The reply must contain exactly the lines below from the one with "mine ek boy ke sath sex kiya hai" down to the one with "nueva fecha patria", both included, and nothing more; please omit the pictures.

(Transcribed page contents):
* * * *

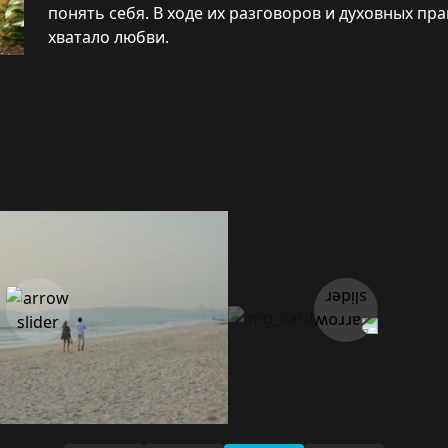
понять себя. В ходе их разговоров и духовных пра
хватало любви.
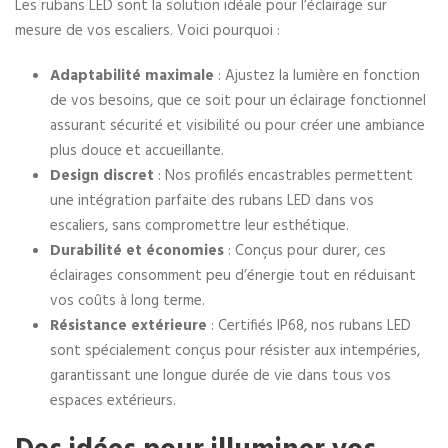
Les rubans LED sont la solution idéale pour l’éclairage sur
mesure de vos escaliers. Voici pourquoi :
Adaptabilité maximale
: Ajustez la lumière en fonction
de vos besoins, que ce soit pour un éclairage fonctionnel
assurant sécurité et visibilité ou pour créer une ambiance
plus douce et accueillante.
Design discret
: Nos profilés encastrables permettent
une intégration parfaite des rubans LED dans vos
escaliers, sans compromettre leur esthétique.
Durabilité et économies
: Conçus pour durer, ces
éclairages consomment peu d’énergie tout en réduisant
vos coûts à long terme.
Résistance extérieure
: Certifiés IP68, nos rubans LED
sont spécialement conçus pour résister aux intempéries,
garantissant une longue durée de vie dans tous vos
espaces extérieurs.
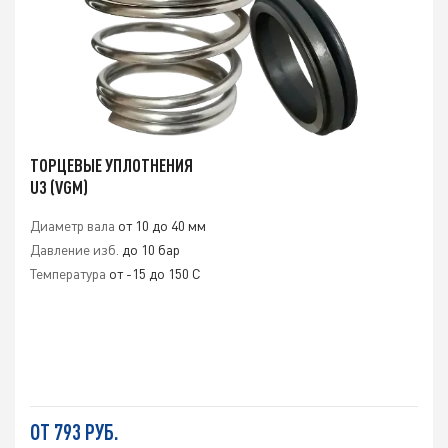
ТОРЦЕВЫЕ УПЛОТНЕНИЯ
U3 (VGM)
Диаметр вала
от 10 до 40 мм
Давление изб.
до 10 бар
Температура
от -15 до 150 C
ОТ 793 РУБ.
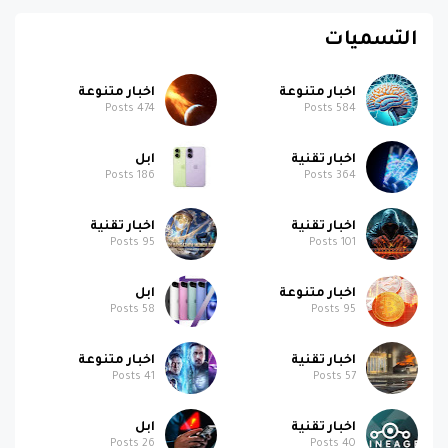
التسميات
اخبار متنوعة
اخبار متنوعة
Posts
474
Posts
584
اخبار تقنية
ابل
Posts
186
Posts
364
اخبار تقنية
اخبار تقنية
Posts
95
Posts
101
اخبار متنوعة
ابل
Posts
58
Posts
95
اخبار تقنية
اخبار متنوعة
Posts
41
Posts
57
اخبار تقنية
ابل
Posts
26
Posts
40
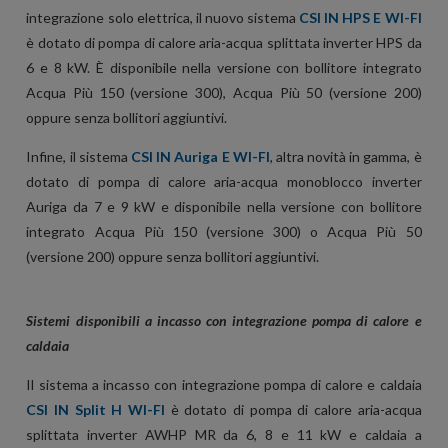
integrazione solo elettrica, il nuovo sistema
CSI IN HPS E WI-FI
è dotato di
pompa di calore aria-acqua splittata inverter HPS da
6 e 8 kW. È disponibile nella versione con bollitore integrato
Acqua Più 150 (versione 300), Acqua Più 50 (versione 200)
oppure senza bollitori aggiuntivi.
Infine, il sistema
CSI IN Auriga E WI-FI
, altra novità in gamma, è
dotato di
pompa di calore aria-acqua monoblocco inverter
Auriga da 7 e 9 kW e disponibile nella versione con bollitore
integrato
Acqua Più 150 (versione 300)
o
Acqua Più 50
(versione 200)
oppure senza bollitori aggiuntivi.
Sistemi disponibili a incasso con integrazione pompa di calore e
caldaia
Il sistema a
incasso con integrazione pompa di calore e caldaia
CSI IN Split H WI-FI
è dotato di
pompa di calore aria-acqua
splittata inverter AWHP MR da 6, 8 e 11 kW e caldaia a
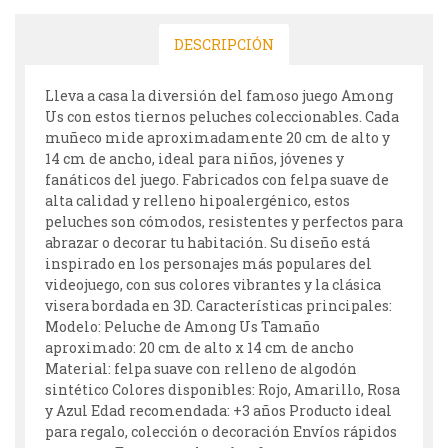
DESCRIPCIÓN
Lleva a casa la diversión del famoso juego Among
Us con estos tiernos peluches coleccionables. Cada
muñeco mide aproximadamente 20 cm de alto y
14 cm de ancho, ideal para niños, jóvenes y
fanáticos del juego. Fabricados con felpa suave de
alta calidad y relleno hipoalergénico, estos
peluches son cómodos, resistentes y perfectos para
abrazar o decorar tu habitación. Su diseño está
inspirado en los personajes más populares del
videojuego, con sus colores vibrantes y la clásica
visera bordada en 3D. Características principales:
Modelo: Peluche de Among Us Tamaño
aproximado: 20 cm de alto x 14 cm de ancho
Material: felpa suave con relleno de algodón
sintético Colores disponibles: Rojo, Amarillo, Rosa
y Azul Edad recomendada: +3 años Producto ideal
para regalo, colección o decoración Envíos rápidos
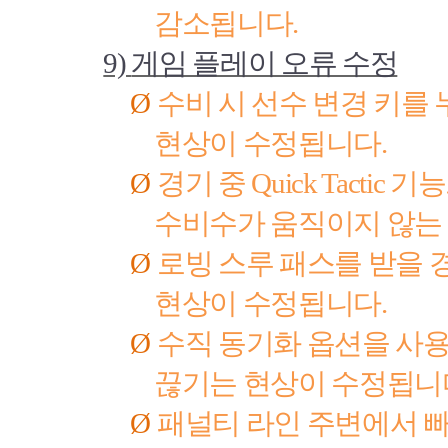
감소됩니다
.
9)
게임 플레이 오류 수정
Ø
수비 시 선수 변경 키를
현상이 수정됩니다
.
Ø
경기 중
Quick Tactic
기능
수비수가 움직이지 않는
Ø
로빙 스루 패스를 받을 
현상이 수정됩니다
.
Ø
수직 동기화 옵션을 사용
끊기는 현상이 수정됩니
Ø
패널티 라인 주변에서 빠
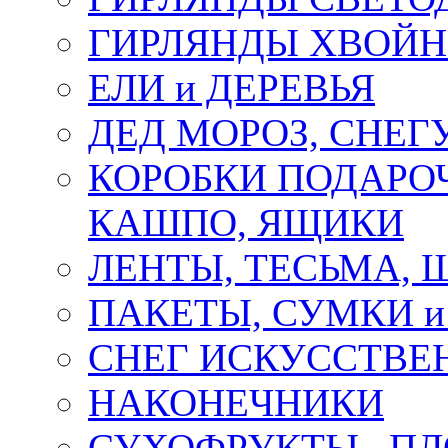
ГИРЛЯНДЫ ХВОЙ
ЕЛИ и ДЕРЕВЬЯ
ДЕД МОРОЗ, СНЕГ
КОРОБКИ ПОДАРОЧ
КАШПО, ЯЩИКИ
ЛЕНТЫ, ТЕСЬМА, 
ПАКЕТЫ, СУМКИ 
СНЕГ ИСКУССТВЕ
НАКОНЕЧНИКИ
СУХОФРУКТЫ , П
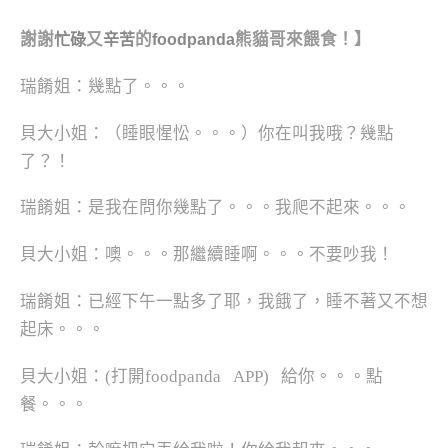
謝謝
又
的
熊貓哥來餵食！】
忙碌
辛苦
foodpanda
瑞餚姐：幾點了。。。
貝大小姐：（睡眼惺忪。。。）你在叫我哦？幾點
了？！
瑞餚姐：是我在問你幾點了。。。我爬不起來。。。
貝大小姐：噢。。。那繼續睡啊。。。不要吵我！
瑞餚姐：已經下午一點多了耶，我餓了，睡不著又不想
起床。。。
貝大小姐：(打開foodpanda APP) 給你。。。點
餐。。。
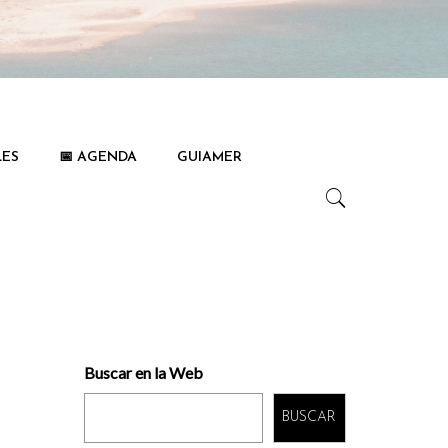
LES
📅 AGENDA
GUIAMER
Buscar en la Web
BUSCAR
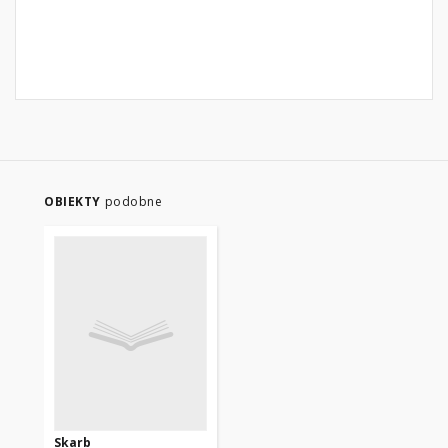
OBIEKTY
podobne
Skarb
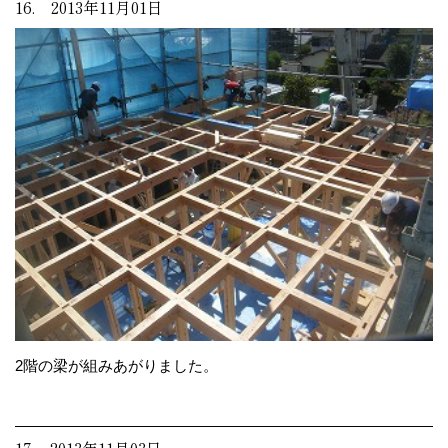
16. 2013年11月01日
2階の梁が組みあがりました。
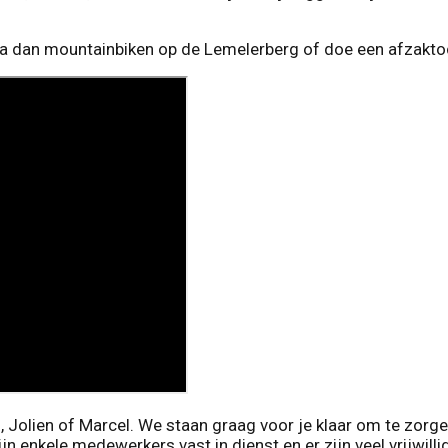
n? Ga dan mountainbiken op de Lemelerberg of doe een afzak
id, Jolien of Marcel. We staan graag voor je klaar om te zor
jn enkele medewerkers vast in dienst en er zijn veel vrijwilli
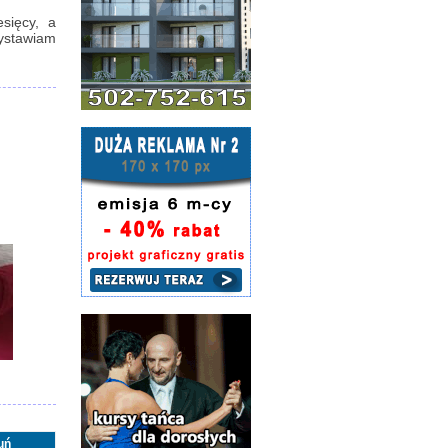
sięcy, a
wystawiam
uń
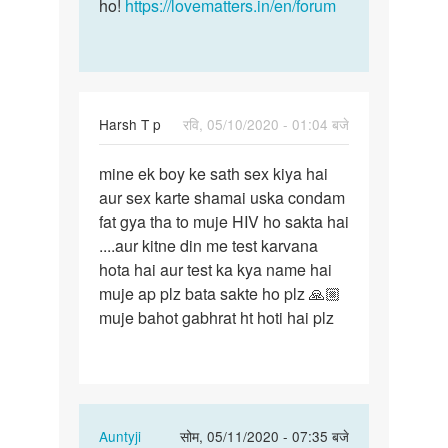
ho!
https://lovematters.in/en/forum
Harsh T p
रवि, 05/10/2020 - 01:04 बजे
पर्मालिंक
mine ek boy ke sath sex kiya hai
mine
aur sex karte shamai uska condam
ek
fat gya tha to muje HIV ho sakta hai
boy
....aur kitne din me test karvana
ke
hota hai aur test ka kya name hai
sath
muje ap plz bata sakte ho plz 🙏🏼
sex
muje bahot gabhrat ht hoti hai plz
kiya…
In
Auntyji
सोम, 05/11/2020 - 07:35 बजे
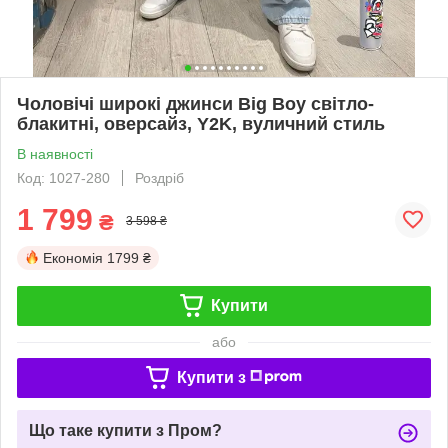
Чоловічі широкі джинси Big Boy світло-
блакитні, оверсайз, Y2K, вуличний стиль
В наявності
Код: 1027-280
Роздріб
1 799
₴
3 598 ₴
Економія
1799 ₴
Купити
або
Купити з
Що таке купити з Пром?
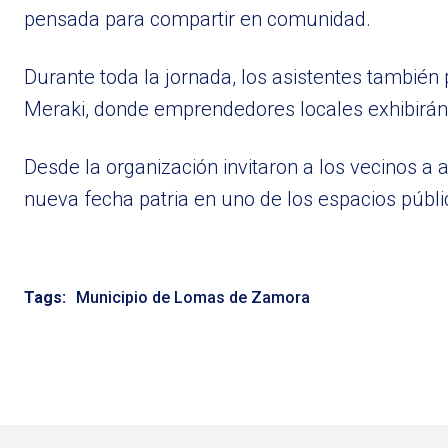
pensada para compartir en comunidad.
Durante toda la jornada, los asistentes también 
Meraki, donde emprendedores locales exhibirán
Desde la organización invitaron a los vecinos 
nueva fecha patria en uno de los espacios públ
Tags:
Municipio de Lomas de Zamora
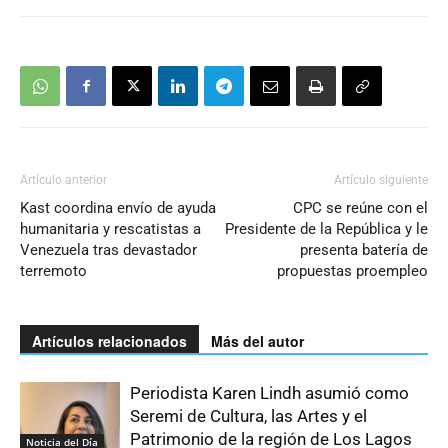
Artículo anterior
Artículo siguiente
Kast coordina envío de ayuda
CPC se reúne con el
humanitaria y rescatistas a
Presidente de la República y le
Venezuela tras devastador
presenta batería de
terremoto
propuestas proempleo
Artículos relacionados
Más del autor
Periodista Karen Lindh asumió como
Seremi de Cultura, las Artes y el
Patrimonio de la región de Los Lagos
Noticia del Día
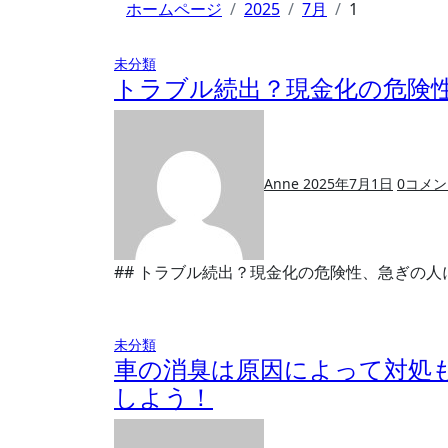
ホームページ
2025
7月
1
未分類
トラブル続出？現金化の危険
Anne
2025年7月1日
0
コメン
## トラブル続出？現金化の危険性、急ぎの人
未分類
車の消臭は原因によって対処
しよう！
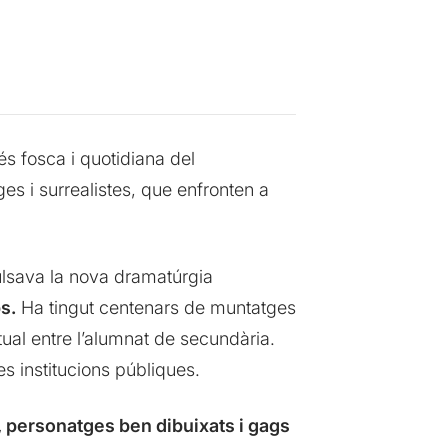
s fosca i quotidiana del
es i surrealistes, que enfronten a
lsava la nova dramatúrgia
ps.
Ha tingut centenars de muntatges
tual entre l’alumnat de secundària.
s institucions públiques.
s, personatges ben dibuixats i gags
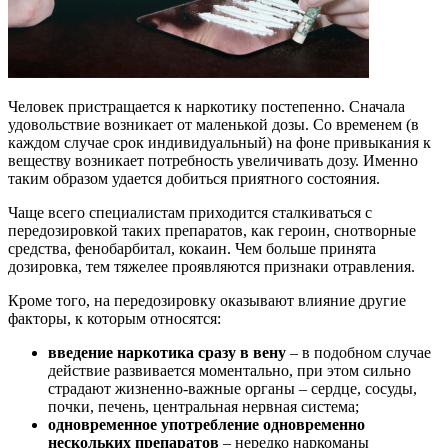
Человек пристращается к наркотику постепенно. Сначала
удовольствие возникает от маленькой дозы. Со временем (в
каждом случае срок индивидуальный) на фоне привыкания к
веществу возникает потребность увеличивать дозу. Именно
таким образом удается добиться приятного состояния.
Чаще всего специалистам приходится сталкиваться с
передозировкой таких препаратов, как героин, снотворные
средства, фенобарбитал, кокаин. Чем больше принята
дозировка, тем тяжелее проявляются признаки отравления.
Кроме того, на передозировку оказывают влияние другие
факторы, к которым относятся:
введение наркотика сразу в вену
– в подобном случае
действие развивается моментально, при этом сильно
страдают жизненно-важные органы – сердце, сосуды,
почки, печень, центральная нервная система;
одновременное употребление одновременно
нескольких препаратов
– нередко наркоманы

* * * *

(EXERCISE RESULT):
mine ek boy ke sath sex kiya hai
mine
aur sex karte shamai uska condam
ek
fat gya tha to muje HIV ho sakta hai
boy
....aur kitne din me test karvana
ke
hota hai aur test ka kya name hai
sath
muje ap plz bata sakte ho plz 🙏🏼
sex
muje bahot gabhrat ht hoti hai plz
kiya…
In
Auntyji
सोम, 05/11/2020 - 07:35 बजे
Чоловічі широкі джинси Big Boy світло-
блакитні, оверсайз, Y2K, вуличний стиль
В наявності
Код: 1027-280
Роздріб
1 799
₴
3 598 ₴
Економія
1799 ₴
Купити
або
Купити з
Що таке купити з Пром?
pensada para compartir en comunidad.
Durante toda la jornada, los asistentes también 
Meraki, donde emprendedores locales exhibirán
Desde la organización invitaron a los vecinos 
nueva fecha patria en uno de los espacios públ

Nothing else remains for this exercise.